■ Prompt:
Below is a block of records: output all of them exactly and leave out the pictures.

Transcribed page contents
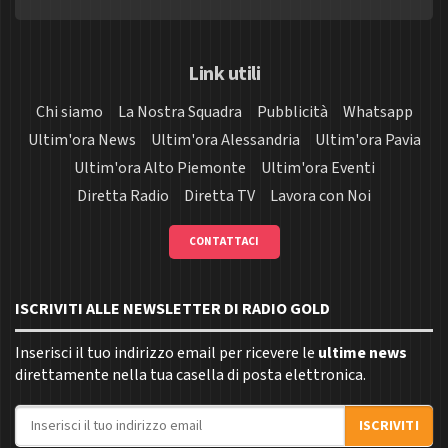
Link utili
Chi siamo
La Nostra Squadra
Pubblicità
Whatsapp
Ultim'ora News
Ultim'ora Alessandria
Ultim'ora Pavia
Ultim'ora Alto Piemonte
Ultim'ora Eventi
Diretta Radio
Diretta TV
Lavora con Noi
CONTATTACI
ISCRIVITI ALLE NEWSLETTER DI RADIO GOLD
Inserisci il tuo indirizzo email per ricevere le
ultime news
direttamente nella tua casella di posta elettronica.
Indirizzo email
ISCRIVITI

■ Response below:
Link utili
Chi siamo
La Nostra Squadra
Pubblicità
Whatsapp
Ultim'ora News
Ultim'ora Alessandria
Ultim'ora Pavia
Ultim'ora Alto Piemonte
Ultim'ora Eventi
Diretta Radio
Diretta TV
Lavora con Noi
CONTATTACI
ISCRIVITI ALLE NEWSLETTER DI RADIO GOLD
Inserisci il tuo indirizzo email per ricevere le
ultime news
direttamente nella tua casella di posta elettronica.
Indirizzo email
ISCRIVITI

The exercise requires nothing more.